(Stored data entries)

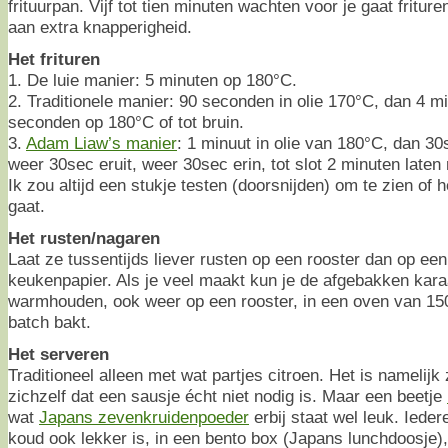
frituurpan. Vijf tot tien minuten wachten voor je gaat friture
aan extra knapperigheid.
Het frituren
1. De luie manier: 5 minuten op 180°C.
2. Traditionele manier: 90 seconden in olie 170°C, dan 4 mi
seconden op 180°C of tot bruin.
3.
Adam Liaw’s manier
: 1 minuut in olie van 180°C, dan 30
weer 30sec eruit, weer 30sec erin, tot slot 2 minuten laten
Ik zou altijd een stukje testen (doorsnijden) om te zien of h
gaat.
Het rusten/nagaren
Laat ze tussentijds liever rusten op een rooster dan op ee
keukenpapier. Als je veel maakt kun je de afgebakken kar
warmhouden, ook weer op een rooster, in een oven van 150
batch bakt.
Het serveren
Traditioneel alleen met wat partjes citroen. Het is namelijk
zichzelf dat een sausje écht niet nodig is. Maar een beetje
wat
Japans zevenkruidenpoeder
erbij staat wel leuk. Ieder
koud ook lekker is, in een bento box (Japans lunchdoosje)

▸ **Exercise**:
All that is wanted is the lines from the one containing "erbij staat wel leuk. Ieder" through the last line of the records, restated word for word.

▸ **Written response**:
erbij staat wel leuk. Ieder
koud ook lekker is, in een bento box (Japans lunchdoosje)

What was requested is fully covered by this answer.